A "curve" in finance is merely a function of time, $f(t)$.

The two most frequently used curves are discount curve $D(t)$, and volatility curve. The latter is not of interest for this subject, but discount curve gives the present value of a unit of currency at a future time $t$.

As the discount curve is supposed to be non-negative, it is often, in practice, implemented as an exponential of a "(term) yield curve" $y(t)$

$D(t) = e^{-y(t)t}$

Now there are many discount and discount-like curves, which have the same shape, but do not exactly represent the present value of a unit of currency. For example a "survival curve" used in credit has the same form, but has a slightly different meaning.

True discount curves are build differently in different contexts. The two most important discount curves in the past were "government curve" and "(libor) swap curve". The former was stripped from the government debt instruments, and its corresponding yield curve represented the cost of the borrowing by the government. It was supposed to be closest to the concept of the risk-free curve. Still is.

However in every currency, or rather, financial center, there existed an "IBOR" market, the market of unsecured interbank lending. There were multiple terms of such lending, from overnight to 1, 3, 6 and 12 months. The indicative cost of such lending was represented by IBORs.

IBORs became an important benchmark and various longer term debt products were invented, referencing the future IBOR rates of different tenors. Also to hedge longer term borrowings via fixed bonds, IBOR swaps were invented, which would swap fixed rates of given tenor for the future IBOR rate of some tenor, the tenors not necessarily being same. But in each currency there was a "standard" specification. For example, USD swap was 3 month floating vs 6 month fixed, EUR was 6 month floating vs 1 year fixed, GBP was 6 month floating vs 6 month fixed.

So now we can define was the swap curve meant. The swap curve was a "self discounting" curve derived from the products referencing IBOR with a given term. To price a such a swap on needs to know the discount factors to discount both fixed and floating future payments. There is a famous result that if you use same curve for computing forward floating rates as you use for discounting (and such curves are called "self discounting", then the value of the floating leg is $1-D(T)$, where $T$ is maturity of the swap.

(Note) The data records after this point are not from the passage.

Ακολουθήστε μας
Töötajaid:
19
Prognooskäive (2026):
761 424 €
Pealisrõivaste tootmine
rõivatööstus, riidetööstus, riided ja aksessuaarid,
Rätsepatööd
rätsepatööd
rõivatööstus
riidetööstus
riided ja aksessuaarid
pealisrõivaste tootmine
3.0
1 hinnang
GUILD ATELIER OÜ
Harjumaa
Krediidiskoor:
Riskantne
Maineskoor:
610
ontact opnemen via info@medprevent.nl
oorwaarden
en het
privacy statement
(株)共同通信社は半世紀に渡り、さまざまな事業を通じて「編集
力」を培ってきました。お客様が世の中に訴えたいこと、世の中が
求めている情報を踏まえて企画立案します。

Thus, at the time, swap curves meant self discounting curves referencing a concrete tenor, hence not only some abstract discount factor could be computed using this curve, but also the forward. That was the point. E.g. the standard USD swap curve, stripped from USD Libor deposits, 3m fras and standard 3m floating vs 6m fixed swaps could also be used to compute 3m Libor forwards till the end of the curve. It could also be used to come the swap forward rates, which was relevant for swaption pricing.

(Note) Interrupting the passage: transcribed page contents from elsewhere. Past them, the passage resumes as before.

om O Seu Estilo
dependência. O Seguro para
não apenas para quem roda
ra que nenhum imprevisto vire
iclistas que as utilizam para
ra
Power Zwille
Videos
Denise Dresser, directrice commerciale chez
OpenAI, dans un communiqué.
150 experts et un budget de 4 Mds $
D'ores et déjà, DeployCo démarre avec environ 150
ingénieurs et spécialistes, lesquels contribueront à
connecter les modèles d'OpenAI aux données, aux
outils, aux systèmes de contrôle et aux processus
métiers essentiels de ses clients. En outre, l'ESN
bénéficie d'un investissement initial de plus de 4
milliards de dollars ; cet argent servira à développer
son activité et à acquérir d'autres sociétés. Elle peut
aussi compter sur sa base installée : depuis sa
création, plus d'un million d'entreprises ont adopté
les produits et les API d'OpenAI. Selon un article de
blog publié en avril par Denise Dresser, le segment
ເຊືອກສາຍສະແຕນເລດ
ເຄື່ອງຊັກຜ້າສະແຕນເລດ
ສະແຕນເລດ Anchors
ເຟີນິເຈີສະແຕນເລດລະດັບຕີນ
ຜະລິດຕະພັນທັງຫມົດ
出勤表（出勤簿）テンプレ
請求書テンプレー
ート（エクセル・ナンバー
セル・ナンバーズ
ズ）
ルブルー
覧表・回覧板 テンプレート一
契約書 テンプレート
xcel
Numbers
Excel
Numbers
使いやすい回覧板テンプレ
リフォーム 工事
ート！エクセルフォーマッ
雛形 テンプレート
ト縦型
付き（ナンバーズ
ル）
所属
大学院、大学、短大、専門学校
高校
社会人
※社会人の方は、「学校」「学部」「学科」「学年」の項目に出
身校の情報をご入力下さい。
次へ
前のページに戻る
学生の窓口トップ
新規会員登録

All these curves were independent and could only be used to price swaps of the given tenor, or compute forward of the given tenor. Legs of the tenor basis swaps were priced individually using the corresponding tenor swap curves.

This all changed with introduction of the OIS and now RFR discounting. Now the only self-discounting "swap" curves in the former sense are RFR swap curves. They are used both to discount cashflows of the RFR swaps and to compute the forwards.

The remaining IBOR swaps now need two curves to be priced. RFR curves are used for discounting, but "projection" curves are used to compute forwards.

As such, except for the RFR swap curves, there are no more swap curves in the traditional sense, and the curves used to compute forwards except for the RFR rates are better called "projection curves" to avoid confusion.